Michael Beutler’s expansive sculptures are usually created directly on site in relation to the given architectonic arrangements. In an experimental process that concentrates more on the logical sequence of mutually conditional decisions than on preconceived planning, Beutler develops structures and forms from conventional building materials—such as wood, plaster or glass—that question standardization. His methods range from do-it-yourself strategies, the compilation of (playful) rules for action, to the fabrication of machines that contribute to deformations. His work recurrently centers around an interest in conceptualizing the properties of various fabrication processes and material structures so that a content-based understanding of the materials and interventions takes precedence over a material-functional understanding.
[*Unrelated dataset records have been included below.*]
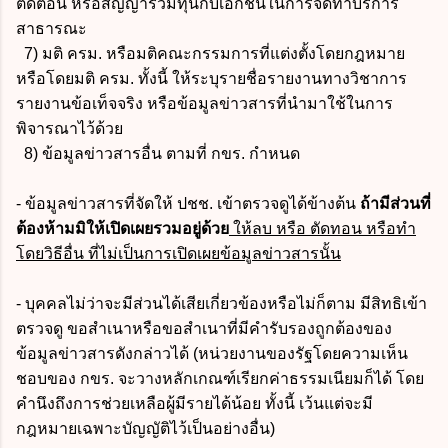
ตัดตอน หรือสัญญาร่วมทุนกับเอกชนในการจัดทำบริการ
สาธารณะ
7) มติ ครม. หรือมติคณะกรรมการที่แต่งตั้งโดยกฎหมาย
หรือโดยมติ ครม. ทั้งนี้ ให้ระบุรายชื่อรายงานทางวิชาการ
รายงานข้อเท็จจริง หรือข้อมูลข่าวสารที่นำมาใช้ในการ
พิจารณาไว้ด้วย
8) ข้อมูลข่าวสารอื่น ตามที่ กขร. กำหนด
- ข้อมูลข่าวสารที่จัดให้ ปชช. เข้าตรวจดูได้ข้างต้น
ถ้ามีส่วนที่
ต้องห้ามมิให้เปิดเผยรวมอยู่ด้วย
ให้ลบ หรือ ตัดทอน หรือทำ
โดยวิธีอื่น ที่ไม่เป็นการเปิดเผยข้อมูลข่าวสารนั้น
- บุคคลไม่ว่าจะมีส่วนได้เสียเกี่ยวข้องหรือไม่ก็ตาม มีสิทธิเข้า
ตรวจดู ขอสำเนาหรือขอสำเนาที่มีคำรับรองถูกต้องของ
ข้อมูลข่าวสารดังกล่าวได้ (หน่วยงานของรัฐโดยความเห็น
ชอบของ กขร. จะวางหลักเกณฑ์เรียกค่าธรรมเนียมก็ได้ โดย
คำนึงถึงการช่วยเหลือผู้มีรายได้น้อย ทั้งนี้ เว้นแต่จะมี
กฎหมายเฉพาะบัญญัติไว้เป็นอย่างอื่น)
In his project for the Secession, Michael Beutler starts from the placement of the Grafisches Kabinett within the Secession and the characteristics of this space. The elements that are central to this are the way to the Grafisches Kabinett—the narrow stairs leading up to it—and its architectonic format: an almost square, very low room with an elongated, narrow window that has no thematic correspondence.
Michael Beutler relates these observations in combination with the otherwise very delicate and transparent ceiling construction of the Secession to the tradition of the glass pavilion in the second half of the 19th century, which was intended to create transparent interior landscapes on the one hand, but also standardized exhibition architectures on the other.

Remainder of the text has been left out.